CATALOGUE OF PRECIOUS THINGS

The Recovered Archive | 20-1-2002

My mother suddenly came to me with the picture of a man who is standing at a door. The text underneath reads: Look, I’m standing at the door and I am knocking on it. It is exactly as I remembered. The man with the purple mantle, on bare feet. The coloured print was put in a passe-partout of an indefinable brown colour. Yes this was the print that had hung at the side of the writing desk in Middelburg, which had been modernized so rigorously by uncle Koos.

“Look, I’m standing before the door and I ‘m knocking on it”

I had wrongly assumed that this piece of information was lost. But don’t I know my family? My parents don’t throw away much.
My mother had put a note with it. It said that they had to learn a psalm or a hymn by heart for Sunday school. And a bible text. If you succeeded in reciting both well you would get a blue card.
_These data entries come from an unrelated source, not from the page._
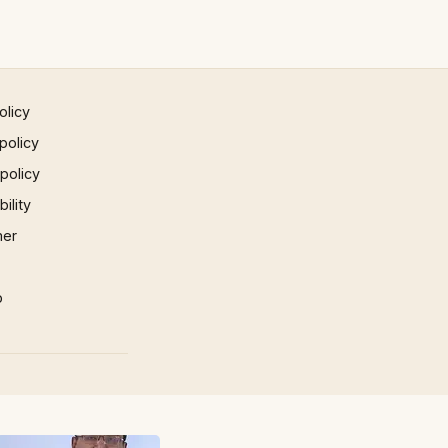
olicy
policy
 policy
ility
mer
p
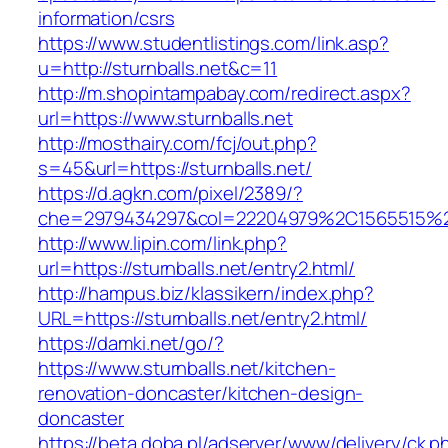
information/csrs
https://www.studentlistings.com/link.asp?
u=http://sturnballs.net&c=11
http://m.shopintampabay.com/redirect.aspx?
url=https://www.sturnballs.net
http://mosthairy.com/fcj/out.php?
s=45&url=https://sturnballs.net/
https://d.agkn.com/pixel/2389/?
che=2979434297&col=22204979%2C1565515%2C
http://www.lipin.com/link.php?
url=https://sturnballs.net/entry2.html/
http://hampus.biz/klassikern/index.php?
URL=https://sturnballs.net/entry2.html/
https://damki.net/go/?
https://www.sturnballs.net/kitchen-
renovation-doncaster/kitchen-design-
doncaster
https://beta.doba.pl/adserver/www/delivery/ck.p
If you could only recite one without making any mistakes, you would get a pink one. Once you had collected a fixed number of cards you would be given a colour print.
This must have been in Zonnemaire, somewhere during the first years of the 1930s.
Coloured picture. What a word. A coloured picture was something special. And it remained to be just that until far in the 1950s magazines were printed in black and white (De Wereldkroniek) or in strange orange-brown and green colours (Eva). We cut out beautiful coloured pictures and saved them. I remember a series about Napoleon. In colour. Oh where did I put these? Do you think this is perhaps a lost archive file?